The Lyme community has lost an important hero and friend–and so did I. Leslie Wermers, 41, died from heart failure in her sleep on November 2nd. It’s hard to imagine Leslie’s heart giving out, because for anyone who knew her she was all heart. A dear friend to so many and a tireless worker on behalf of the Minnesota and national Lyme communities, Leslie gave everything she had to help others who were sick. And everything she had was an abundant reserve of love and support–even as her own health waned.
The first time I heard from Leslie was in an email several years ago during production of UNDER OUR SKIN. She said that watching the film trailer changed her life:
“You see, Andy, I had no will to live. I was so sick, with no answers and just wanted it to end. That was until I saw the trailer. You have given me so much joy….Your documentary saved my life.”
Since then, Leslie became our greatest film fan and an activist whose sole goal was to help others avoid a fate she couldn’t avoid herself. I finally met Leslie at the Iowa Lyme memorial which we covered for our film. Though she herself drove more than four hours to be there, she gave our crew a hero’s welcome. Here is a video compilation of our interview with Leslie. Her words are humbling and prophetic.

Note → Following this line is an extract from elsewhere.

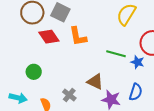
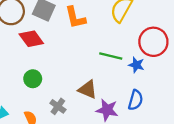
orange L-shape: (78, 36) -> (75, 18), moved
green circle: (34, 72) -> (33, 79), moved

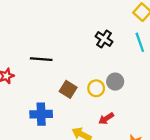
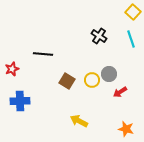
blue cross: (41, 114) -> (20, 101), moved
red arrow: (106, 119) -> (120, 92), moved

Later, Leslie and her sister Tracie (who also has Lyme and worked with Leslie on behalf of Lyme sufferers) sent us a picture of their version of the film’s widely-used image of Mandy in the pool. Leslie wrote: “Tracie and I thought that this photo represents our passion to continue to help you finish this project, that will save so many lives.”
Beyond her mission of service, Leslie’s sense of humor and gusto were legendary. Over the next few years hers was a familiar voice in our office–calling regularly to tell us how much she appreciated our work, how we were her “angels,” and how much she loved us. But her love didn’t stop here. It was extended to so many people nationwide who were sick and struggling in solitude with the disease. Leslie and Tracie founded the patients’ advocacy group Minnesota Lymefighters Advocacy. Suffering from Lyme induced insomnia, she had late-night conversations with people across the country–many of whom she had never met–offering them words of encouragement, hope and affection. It is a testament to her profound affect on so many and the deep emptiness she leaves that so many have been moved by her passing, never having even met her.
Leslie’s death leaves a deep hole in my heart and in so many others, including her loving family and partner, Paula. Her indomitable spirit and passion for life were equaled only by her anger at the injustices wrought by Lyme ignorance and her dedication to help heal. May this be a lesson–Leslie’s legacy–for all of us.